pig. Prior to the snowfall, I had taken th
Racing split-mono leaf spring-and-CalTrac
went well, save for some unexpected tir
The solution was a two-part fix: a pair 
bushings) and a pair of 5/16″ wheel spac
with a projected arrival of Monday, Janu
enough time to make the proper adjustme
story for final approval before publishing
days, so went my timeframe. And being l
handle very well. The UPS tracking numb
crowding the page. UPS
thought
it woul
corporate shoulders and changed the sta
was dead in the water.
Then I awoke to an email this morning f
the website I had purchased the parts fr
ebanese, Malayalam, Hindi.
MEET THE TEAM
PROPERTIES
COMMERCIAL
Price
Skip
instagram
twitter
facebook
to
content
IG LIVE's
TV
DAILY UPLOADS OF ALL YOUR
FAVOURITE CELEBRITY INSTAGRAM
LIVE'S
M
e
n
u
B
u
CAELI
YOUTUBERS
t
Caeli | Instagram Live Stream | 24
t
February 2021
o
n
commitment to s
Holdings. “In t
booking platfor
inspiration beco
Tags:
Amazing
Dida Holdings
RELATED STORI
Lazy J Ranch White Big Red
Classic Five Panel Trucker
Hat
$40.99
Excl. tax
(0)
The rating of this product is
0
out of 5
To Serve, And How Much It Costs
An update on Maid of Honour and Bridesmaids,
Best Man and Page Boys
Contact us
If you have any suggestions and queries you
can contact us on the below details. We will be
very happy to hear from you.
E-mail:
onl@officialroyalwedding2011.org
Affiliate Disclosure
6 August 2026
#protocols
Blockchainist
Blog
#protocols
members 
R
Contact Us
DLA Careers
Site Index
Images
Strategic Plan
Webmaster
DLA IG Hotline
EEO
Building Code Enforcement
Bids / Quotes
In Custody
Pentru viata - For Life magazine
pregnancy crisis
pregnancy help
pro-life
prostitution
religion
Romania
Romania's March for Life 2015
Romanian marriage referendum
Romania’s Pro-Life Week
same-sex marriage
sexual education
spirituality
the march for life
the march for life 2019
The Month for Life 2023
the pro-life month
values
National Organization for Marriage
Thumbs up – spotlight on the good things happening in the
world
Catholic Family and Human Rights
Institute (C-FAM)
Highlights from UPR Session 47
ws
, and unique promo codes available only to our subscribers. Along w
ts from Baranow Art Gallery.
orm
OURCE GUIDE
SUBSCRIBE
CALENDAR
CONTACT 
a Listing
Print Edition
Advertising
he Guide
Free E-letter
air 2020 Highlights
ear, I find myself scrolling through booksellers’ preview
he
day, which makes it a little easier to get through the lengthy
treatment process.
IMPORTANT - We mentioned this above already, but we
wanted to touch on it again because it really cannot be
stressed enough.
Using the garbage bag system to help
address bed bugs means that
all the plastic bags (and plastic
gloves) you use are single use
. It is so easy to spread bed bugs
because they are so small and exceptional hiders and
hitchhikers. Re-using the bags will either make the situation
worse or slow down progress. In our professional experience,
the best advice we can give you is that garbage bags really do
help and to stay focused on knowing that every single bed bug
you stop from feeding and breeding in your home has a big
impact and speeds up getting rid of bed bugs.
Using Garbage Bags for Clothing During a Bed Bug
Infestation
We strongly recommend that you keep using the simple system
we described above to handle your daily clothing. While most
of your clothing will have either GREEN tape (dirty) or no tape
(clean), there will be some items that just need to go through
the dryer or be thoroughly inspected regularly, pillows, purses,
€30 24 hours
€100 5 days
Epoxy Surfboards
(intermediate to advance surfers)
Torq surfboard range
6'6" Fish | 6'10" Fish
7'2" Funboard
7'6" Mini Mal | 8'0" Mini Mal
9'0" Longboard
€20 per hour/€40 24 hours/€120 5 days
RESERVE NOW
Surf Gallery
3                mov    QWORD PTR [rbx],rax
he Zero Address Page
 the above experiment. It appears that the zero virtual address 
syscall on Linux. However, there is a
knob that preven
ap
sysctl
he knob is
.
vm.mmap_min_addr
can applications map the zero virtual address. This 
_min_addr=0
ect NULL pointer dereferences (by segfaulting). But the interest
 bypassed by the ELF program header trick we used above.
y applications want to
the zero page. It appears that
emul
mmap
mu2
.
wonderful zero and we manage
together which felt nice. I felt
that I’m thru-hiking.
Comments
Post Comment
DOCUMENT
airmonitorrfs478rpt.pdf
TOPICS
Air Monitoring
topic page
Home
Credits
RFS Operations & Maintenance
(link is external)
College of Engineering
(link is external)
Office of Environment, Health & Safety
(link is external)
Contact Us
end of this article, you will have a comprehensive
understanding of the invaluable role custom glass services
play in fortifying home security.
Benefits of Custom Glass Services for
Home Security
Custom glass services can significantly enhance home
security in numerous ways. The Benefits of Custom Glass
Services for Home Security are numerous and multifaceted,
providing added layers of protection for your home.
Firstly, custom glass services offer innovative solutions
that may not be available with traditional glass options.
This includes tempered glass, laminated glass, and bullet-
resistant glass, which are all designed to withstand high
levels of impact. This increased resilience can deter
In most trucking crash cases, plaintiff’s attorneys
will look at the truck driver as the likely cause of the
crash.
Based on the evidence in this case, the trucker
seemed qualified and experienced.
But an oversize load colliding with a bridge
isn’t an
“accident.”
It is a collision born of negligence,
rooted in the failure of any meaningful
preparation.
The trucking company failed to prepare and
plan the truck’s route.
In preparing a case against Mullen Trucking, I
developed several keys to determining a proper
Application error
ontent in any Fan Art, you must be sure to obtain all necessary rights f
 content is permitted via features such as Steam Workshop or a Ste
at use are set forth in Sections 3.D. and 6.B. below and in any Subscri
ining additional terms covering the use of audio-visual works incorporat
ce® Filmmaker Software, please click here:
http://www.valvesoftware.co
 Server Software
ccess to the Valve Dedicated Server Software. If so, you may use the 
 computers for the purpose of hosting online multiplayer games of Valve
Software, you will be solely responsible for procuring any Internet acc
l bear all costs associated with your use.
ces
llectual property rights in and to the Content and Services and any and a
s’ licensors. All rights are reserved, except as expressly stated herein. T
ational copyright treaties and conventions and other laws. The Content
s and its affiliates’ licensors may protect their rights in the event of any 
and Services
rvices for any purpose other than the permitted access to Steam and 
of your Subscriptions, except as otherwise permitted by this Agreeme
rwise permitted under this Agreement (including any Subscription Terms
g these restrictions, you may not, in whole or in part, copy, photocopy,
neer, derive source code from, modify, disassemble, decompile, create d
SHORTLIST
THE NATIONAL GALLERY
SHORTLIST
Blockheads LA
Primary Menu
++++
Report every line of the records that contains the word "system".

Using the garbage bag system to help
We strongly recommend that you keep using the simple system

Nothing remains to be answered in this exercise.